Limitations and Future Directions
We were interested in demonstrating that older adults can be accurate at judging danger via realistic presentations of targets. As our stimuli (videos) were time-consuming to present, only nine randomly-selected targets (from a larger sample) were presented to participants. Future work could consider more targets and perhaps, rather than presenting targets one at a time, they could be presented in groups (something that many of the older participants self-reported as being important for their everyday judgments of intimidation).
Future work could also seek to study larger and more varied populations of both the older and younger participants. Our current sample is based on specific populations (students and older adults who are comfortable enough to travel to a public talk), moving beyond these populations may find different results. In expanding the population there could be more attention paid to the aforementioned idiosyncratic fear of crime aspects affecting older adults (gender of the respondents and participants’ belief in being able to defend themselves; Acierno et al., 2004; Beaulieu et al., 2007; Jackson, 2009; Kappes et al., 2013; Oh & Kim, 2009). The study could also be conducted more privately, testing one participants one at a time. Methodologically similar research on student populations finds complementary findings to the current study (Satchell, Morris, Akehurst, & Morrison, 2017), it is not clear what effect, if any, conducting the study in a group may have had on the participants.
It would also be of interest to investigate the detection of non-physical risk. As Acierno et al. (2004) note, perceived risk of property crime is more relevant for older adults than a physical crime, so perhaps a test of accuracy in detecting a target person’s propensity to commit acquisitive crime could be of interest (for example, in the context of doorstep crime).

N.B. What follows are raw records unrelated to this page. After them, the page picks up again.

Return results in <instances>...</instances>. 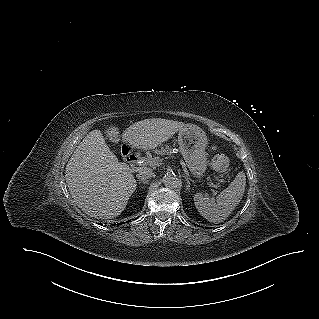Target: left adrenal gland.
<instances>
[{"mask_svg":"<svg viewBox=\"0 0 319 319\" xmlns=\"http://www.w3.org/2000/svg\"><path fill=\"white\" fill-rule=\"evenodd\" d=\"M186 181H187L186 188H187V190H189V188H190V182H189L188 178H186Z\"/></svg>","mask_w":319,"mask_h":319,"instance_id":"a2214340","label":"left adrenal gland"}]
</instances>
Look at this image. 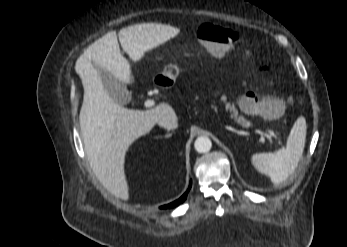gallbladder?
Instances as JSON below:
<instances>
[{
	"label": "gallbladder",
	"mask_w": 347,
	"mask_h": 247,
	"mask_svg": "<svg viewBox=\"0 0 347 247\" xmlns=\"http://www.w3.org/2000/svg\"><path fill=\"white\" fill-rule=\"evenodd\" d=\"M99 72L100 78L103 83L104 90L107 94L119 104H127L131 98V93L127 90L125 85L115 78L112 74L104 69L95 66Z\"/></svg>",
	"instance_id": "1"
}]
</instances>
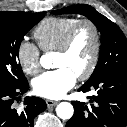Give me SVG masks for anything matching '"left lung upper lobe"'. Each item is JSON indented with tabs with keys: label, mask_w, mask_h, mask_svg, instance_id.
Segmentation results:
<instances>
[{
	"label": "left lung upper lobe",
	"mask_w": 127,
	"mask_h": 127,
	"mask_svg": "<svg viewBox=\"0 0 127 127\" xmlns=\"http://www.w3.org/2000/svg\"><path fill=\"white\" fill-rule=\"evenodd\" d=\"M52 13L85 15L101 32L102 43L99 60L93 74L86 83L110 71L127 70V39L115 23L87 4L66 7Z\"/></svg>",
	"instance_id": "5c2ea615"
}]
</instances>
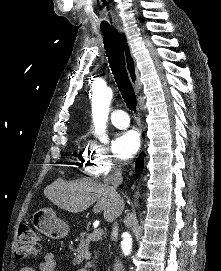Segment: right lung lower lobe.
<instances>
[{"label":"right lung lower lobe","instance_id":"98d812e1","mask_svg":"<svg viewBox=\"0 0 221 271\" xmlns=\"http://www.w3.org/2000/svg\"><path fill=\"white\" fill-rule=\"evenodd\" d=\"M143 156H144L143 153L140 154V156L136 160V168H135V170H136L137 173L142 172V169H143Z\"/></svg>","mask_w":221,"mask_h":271}]
</instances>
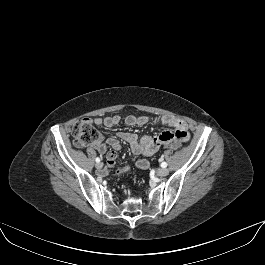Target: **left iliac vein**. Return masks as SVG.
<instances>
[{
  "label": "left iliac vein",
  "instance_id": "4c4485c4",
  "mask_svg": "<svg viewBox=\"0 0 265 265\" xmlns=\"http://www.w3.org/2000/svg\"><path fill=\"white\" fill-rule=\"evenodd\" d=\"M169 170L167 168H160L157 170V175L160 177H164L166 175H168Z\"/></svg>",
  "mask_w": 265,
  "mask_h": 265
}]
</instances>
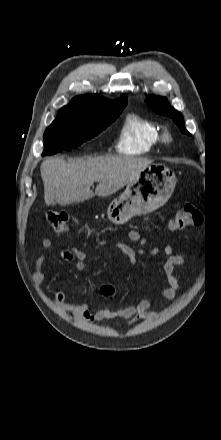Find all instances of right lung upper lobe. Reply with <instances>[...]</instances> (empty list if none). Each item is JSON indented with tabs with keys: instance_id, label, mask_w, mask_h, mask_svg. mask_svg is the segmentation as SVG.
I'll list each match as a JSON object with an SVG mask.
<instances>
[{
	"instance_id": "cb5924a9",
	"label": "right lung upper lobe",
	"mask_w": 221,
	"mask_h": 440,
	"mask_svg": "<svg viewBox=\"0 0 221 440\" xmlns=\"http://www.w3.org/2000/svg\"><path fill=\"white\" fill-rule=\"evenodd\" d=\"M127 104V95H123L116 100H108L97 94L81 95L73 98L71 102L61 109H76V110H92L104 108H121Z\"/></svg>"
}]
</instances>
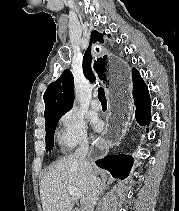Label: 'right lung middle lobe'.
<instances>
[{"label": "right lung middle lobe", "instance_id": "right-lung-middle-lobe-1", "mask_svg": "<svg viewBox=\"0 0 179 211\" xmlns=\"http://www.w3.org/2000/svg\"><path fill=\"white\" fill-rule=\"evenodd\" d=\"M61 116L62 115L55 116L45 122V125H46V138H45L46 151H50V149L54 145V142H53L54 132H55L56 125H57L59 119L61 118Z\"/></svg>", "mask_w": 179, "mask_h": 211}]
</instances>
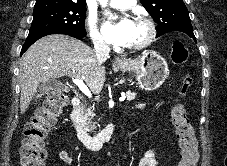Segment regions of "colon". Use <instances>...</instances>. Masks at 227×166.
<instances>
[{
    "instance_id": "obj_1",
    "label": "colon",
    "mask_w": 227,
    "mask_h": 166,
    "mask_svg": "<svg viewBox=\"0 0 227 166\" xmlns=\"http://www.w3.org/2000/svg\"><path fill=\"white\" fill-rule=\"evenodd\" d=\"M189 50L181 41L172 44V59L176 64H184L189 60ZM193 77L186 74L179 88L180 97L186 96ZM68 104L67 96L59 90L52 91L44 104L37 110L33 118L24 126V139L20 147L21 166H45L47 155L44 142L48 132L55 126ZM172 122L180 149L178 166H196L198 146L195 132L190 124L187 109L181 101L171 108Z\"/></svg>"
}]
</instances>
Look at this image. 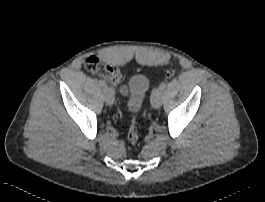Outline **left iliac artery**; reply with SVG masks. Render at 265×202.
I'll list each match as a JSON object with an SVG mask.
<instances>
[{
	"label": "left iliac artery",
	"instance_id": "obj_1",
	"mask_svg": "<svg viewBox=\"0 0 265 202\" xmlns=\"http://www.w3.org/2000/svg\"><path fill=\"white\" fill-rule=\"evenodd\" d=\"M167 84L166 82H162L158 88L154 89L152 92V97L156 94V93H163L165 88H166Z\"/></svg>",
	"mask_w": 265,
	"mask_h": 202
}]
</instances>
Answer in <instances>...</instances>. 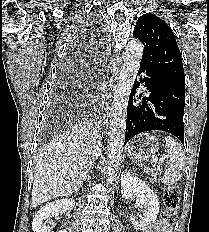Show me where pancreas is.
Masks as SVG:
<instances>
[{
    "label": "pancreas",
    "mask_w": 209,
    "mask_h": 232,
    "mask_svg": "<svg viewBox=\"0 0 209 232\" xmlns=\"http://www.w3.org/2000/svg\"><path fill=\"white\" fill-rule=\"evenodd\" d=\"M159 171L160 168H154L151 171H146L148 173V175H150L152 177V181L153 182H157L159 180Z\"/></svg>",
    "instance_id": "pancreas-1"
}]
</instances>
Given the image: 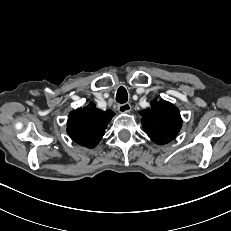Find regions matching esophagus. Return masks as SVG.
<instances>
[{
	"mask_svg": "<svg viewBox=\"0 0 231 231\" xmlns=\"http://www.w3.org/2000/svg\"><path fill=\"white\" fill-rule=\"evenodd\" d=\"M118 110L120 113H128L131 111V105H130V103L119 104Z\"/></svg>",
	"mask_w": 231,
	"mask_h": 231,
	"instance_id": "esophagus-1",
	"label": "esophagus"
}]
</instances>
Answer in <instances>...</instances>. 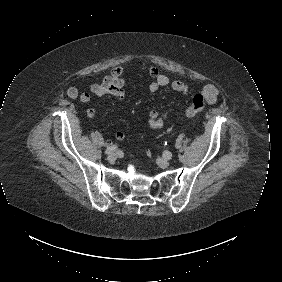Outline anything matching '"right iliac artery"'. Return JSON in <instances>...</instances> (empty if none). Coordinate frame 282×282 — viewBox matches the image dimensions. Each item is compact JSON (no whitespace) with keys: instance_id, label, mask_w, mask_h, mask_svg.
Wrapping results in <instances>:
<instances>
[{"instance_id":"obj_1","label":"right iliac artery","mask_w":282,"mask_h":282,"mask_svg":"<svg viewBox=\"0 0 282 282\" xmlns=\"http://www.w3.org/2000/svg\"><path fill=\"white\" fill-rule=\"evenodd\" d=\"M117 146L116 145H111L108 146L107 149L105 150V154H110L116 150Z\"/></svg>"}]
</instances>
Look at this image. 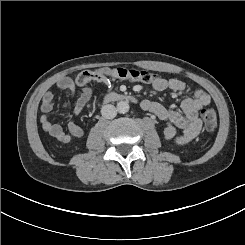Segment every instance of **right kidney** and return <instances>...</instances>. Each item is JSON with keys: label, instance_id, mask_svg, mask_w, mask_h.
I'll list each match as a JSON object with an SVG mask.
<instances>
[{"label": "right kidney", "instance_id": "obj_1", "mask_svg": "<svg viewBox=\"0 0 245 245\" xmlns=\"http://www.w3.org/2000/svg\"><path fill=\"white\" fill-rule=\"evenodd\" d=\"M70 136H71L72 139H76L77 136H78V132H73V133H71Z\"/></svg>", "mask_w": 245, "mask_h": 245}]
</instances>
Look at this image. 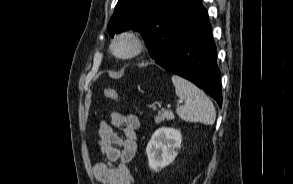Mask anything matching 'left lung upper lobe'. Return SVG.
<instances>
[{
  "label": "left lung upper lobe",
  "mask_w": 293,
  "mask_h": 184,
  "mask_svg": "<svg viewBox=\"0 0 293 184\" xmlns=\"http://www.w3.org/2000/svg\"><path fill=\"white\" fill-rule=\"evenodd\" d=\"M183 0H119L108 24L111 37L129 29L139 31L152 57L159 51L170 27L173 11Z\"/></svg>",
  "instance_id": "obj_1"
}]
</instances>
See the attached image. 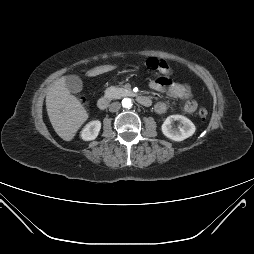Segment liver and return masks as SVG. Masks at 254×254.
Masks as SVG:
<instances>
[{
  "instance_id": "1",
  "label": "liver",
  "mask_w": 254,
  "mask_h": 254,
  "mask_svg": "<svg viewBox=\"0 0 254 254\" xmlns=\"http://www.w3.org/2000/svg\"><path fill=\"white\" fill-rule=\"evenodd\" d=\"M115 68V65L99 66L89 70L87 76L94 77ZM46 109L55 132L65 141L72 140L88 119L83 105L67 89L66 77L59 78L47 92Z\"/></svg>"
}]
</instances>
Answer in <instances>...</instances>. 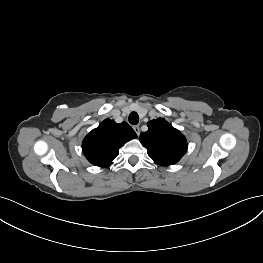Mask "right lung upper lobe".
Returning a JSON list of instances; mask_svg holds the SVG:
<instances>
[{"mask_svg": "<svg viewBox=\"0 0 263 263\" xmlns=\"http://www.w3.org/2000/svg\"><path fill=\"white\" fill-rule=\"evenodd\" d=\"M136 137L126 122L117 124L106 119L84 138L83 153L93 165L107 167L119 155V148Z\"/></svg>", "mask_w": 263, "mask_h": 263, "instance_id": "cb5924a9", "label": "right lung upper lobe"}]
</instances>
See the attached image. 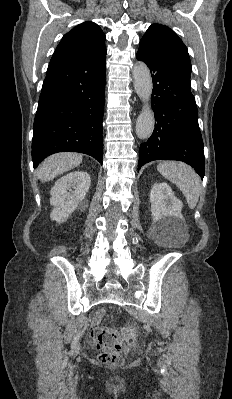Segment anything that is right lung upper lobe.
Returning <instances> with one entry per match:
<instances>
[{"label":"right lung upper lobe","instance_id":"right-lung-upper-lobe-1","mask_svg":"<svg viewBox=\"0 0 232 399\" xmlns=\"http://www.w3.org/2000/svg\"><path fill=\"white\" fill-rule=\"evenodd\" d=\"M106 55L105 34L93 22H85L65 34L50 62L96 59Z\"/></svg>","mask_w":232,"mask_h":399}]
</instances>
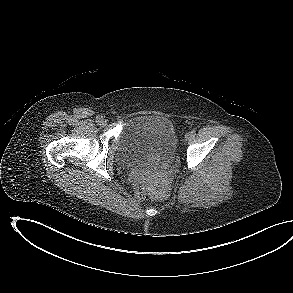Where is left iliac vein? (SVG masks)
Returning a JSON list of instances; mask_svg holds the SVG:
<instances>
[{"label": "left iliac vein", "instance_id": "4c4485c4", "mask_svg": "<svg viewBox=\"0 0 293 293\" xmlns=\"http://www.w3.org/2000/svg\"><path fill=\"white\" fill-rule=\"evenodd\" d=\"M190 136H191L190 132H189V133H186V134H185V139H186V140L189 139Z\"/></svg>", "mask_w": 293, "mask_h": 293}]
</instances>
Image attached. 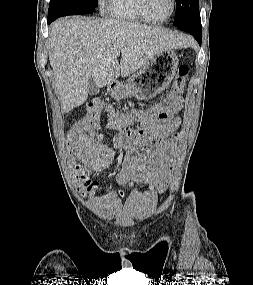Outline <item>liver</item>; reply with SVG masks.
<instances>
[{"mask_svg": "<svg viewBox=\"0 0 253 285\" xmlns=\"http://www.w3.org/2000/svg\"><path fill=\"white\" fill-rule=\"evenodd\" d=\"M49 35V61L63 113L86 101L90 77L104 87L120 74L126 77L144 67L158 53L189 44L185 36L161 27L86 17L60 18Z\"/></svg>", "mask_w": 253, "mask_h": 285, "instance_id": "1", "label": "liver"}]
</instances>
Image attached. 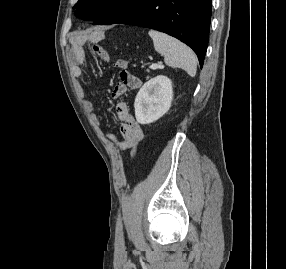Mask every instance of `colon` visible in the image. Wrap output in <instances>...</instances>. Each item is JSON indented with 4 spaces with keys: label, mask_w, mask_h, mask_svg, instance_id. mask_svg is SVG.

In sum, older adults were as accurate as young adults at detecting the trait aggression of walking targets using ratings of intimidation. Previous research has suggested that experience is essential for the acquisition of accurate intimidation judgments (Satchell, Akehurst, & Morris, 2017) and so it is reasonable to suggest that accuracy does not decline as people attain experience throughout their lives. Whilst the current findings need to be replicated, with more participants, more targets and a greater age range of participants and targets, they convey a positive message for older adults in that their gut reactions pertaining to the threat posed by approaching strangers are likely to be accurate.